As Sweden’s membership hangs in the spotlight ahead of next week’s NATO summit in Vilnius, a former Swedish foreign minister has admitted that her country failed to take terrorist threats faced by longtime member Türkiye seriously.
Sweden applied for NATO membership last year when Linde was still in office after Russia launched its war on Ukraine, but Türkiye has said the country needs to do more to address its security concerns before gaining membership, including addressing its failure to take a stand again terror groups threatening Türkiye, and tolerating or even supporting such groups on its soil.
Speaking on a documentary, public broadcaster SVT aired on Friday, Linde addressed the terrorist group PKK/YPG's financial activities in Sweden, saying that Turkish President Recep Tayyip Erdoğan "has the right to criticize (these) financial resources. This is Erdoğan's right to criticize Sweden for not taking terrorist PKK threats seriously."
Stockholm has been criticized by Ankara for housing members of various terrorist groups for decades, especially the PKK and, in recent years, the Gülenist Terror Group (FETÖ), which was behind the 2016 defeated coup attempt in Türkiye.
The documentary was broadcast a day after Stockholm convicted a PKK sympathizer of a firearms offense and attempted terror financing. The conviction is the first of its kind.
In its verdict, the court said: "What particularly affects the length of the prison sentence, four-and-a-half-years, is the convicted man's use of weapons and allusions to belonging to the terrorist organization PKK, which is judged to have a large capital of violence."
In its over 35-year terror campaign against Türkiye, the PKK, listed as a terrorist organization by Türkiye, the U.S. and the EU, has been responsible for the deaths of over 40,000 people including women, children, and infants. The YPG is the terrorist PKK's Syrian branch.

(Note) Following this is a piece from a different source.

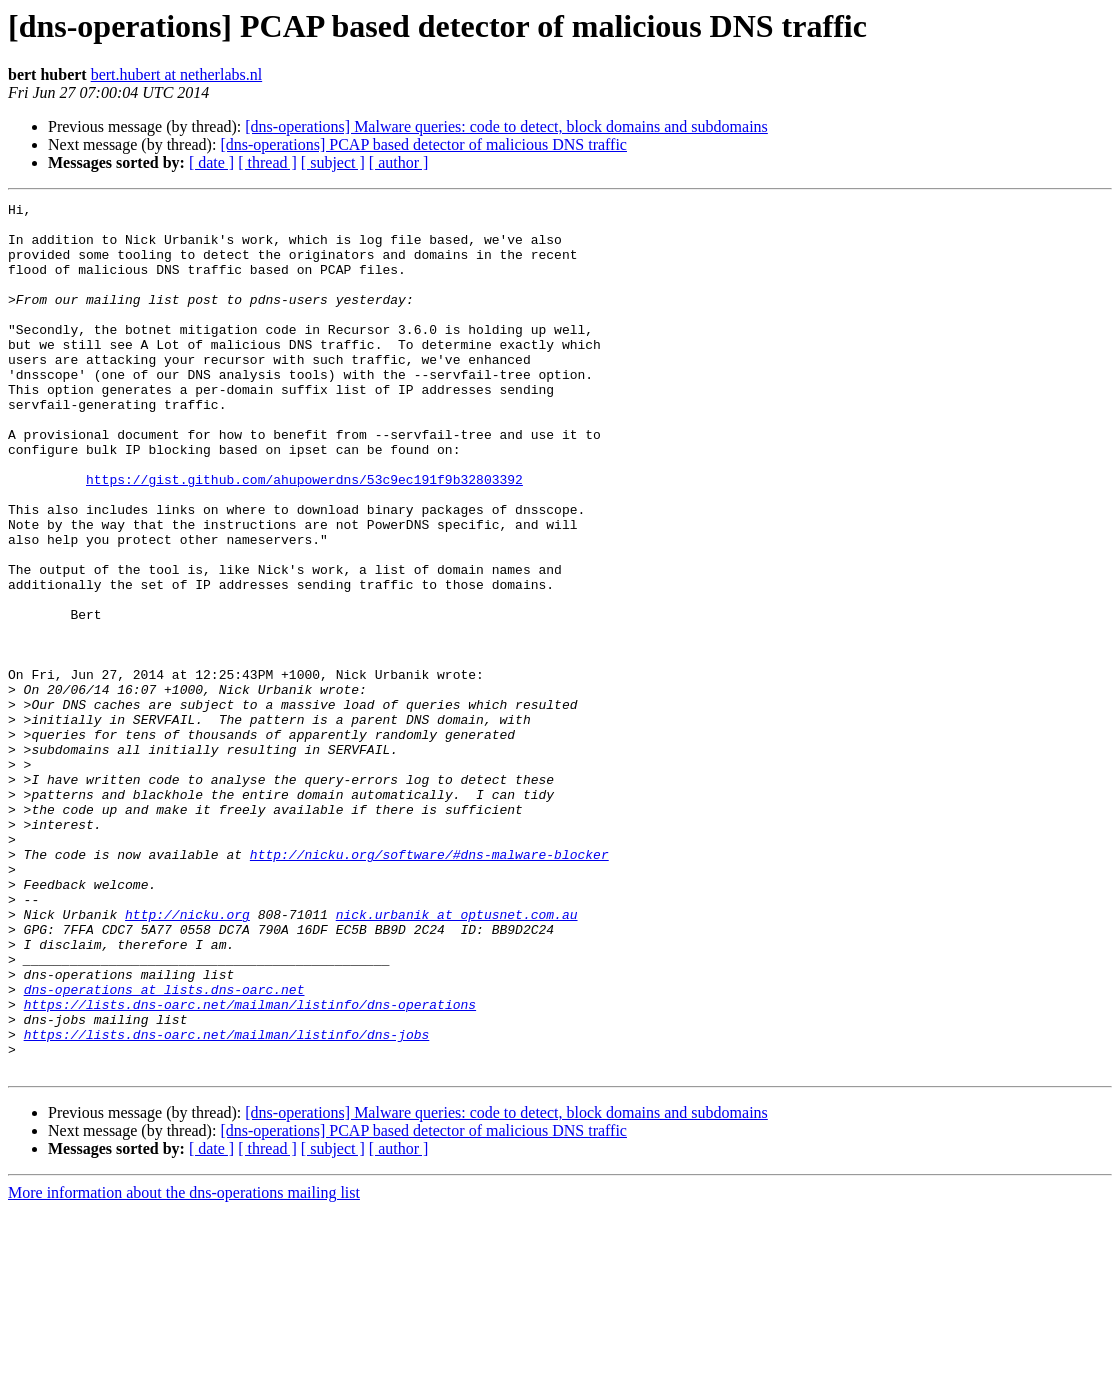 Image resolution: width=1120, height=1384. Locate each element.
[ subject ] (333, 162)
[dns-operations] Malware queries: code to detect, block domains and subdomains (506, 126)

Some of Türkiye's Western allies in NATO have pressed for Sweden to get the membership green light before next week's summit in Vilnius, the Lithuanian capital, set for July 9-11. But Turkish leaders have stressed that the matter of security concerns about Sweden is not to be taken lightly and that they can approve the membership when those concerns are addressed, and not before.
All current members of NATO-including Türkiye, a member for over 70 years, must approve of any new additions to the alliance.